'''

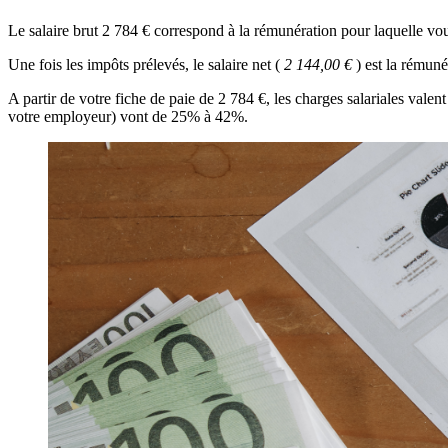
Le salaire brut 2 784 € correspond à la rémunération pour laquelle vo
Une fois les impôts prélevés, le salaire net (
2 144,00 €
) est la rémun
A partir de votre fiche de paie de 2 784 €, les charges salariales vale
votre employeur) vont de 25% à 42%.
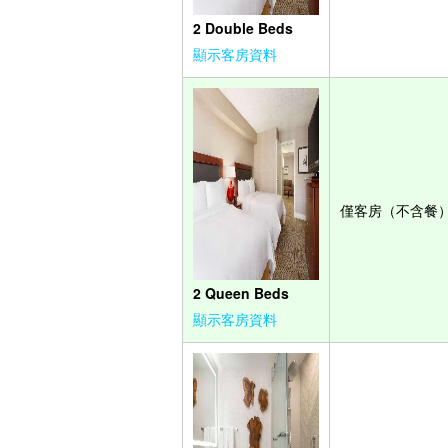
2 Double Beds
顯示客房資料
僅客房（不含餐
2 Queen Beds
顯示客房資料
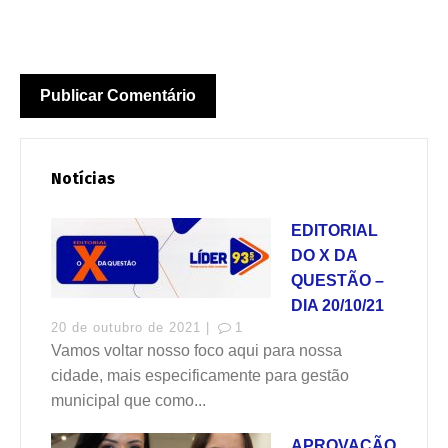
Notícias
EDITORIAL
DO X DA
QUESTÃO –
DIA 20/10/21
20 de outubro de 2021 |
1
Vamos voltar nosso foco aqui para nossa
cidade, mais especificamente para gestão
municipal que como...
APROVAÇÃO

'''

▸ **What you have to do**
Beginning at the line that contains "cidade, mais especificamente para gestão" and ending at the last line above, copy each line without any change.

▸ **Answer section**
cidade, mais especificamente para gestão
municipal que como...
APROVAÇÃO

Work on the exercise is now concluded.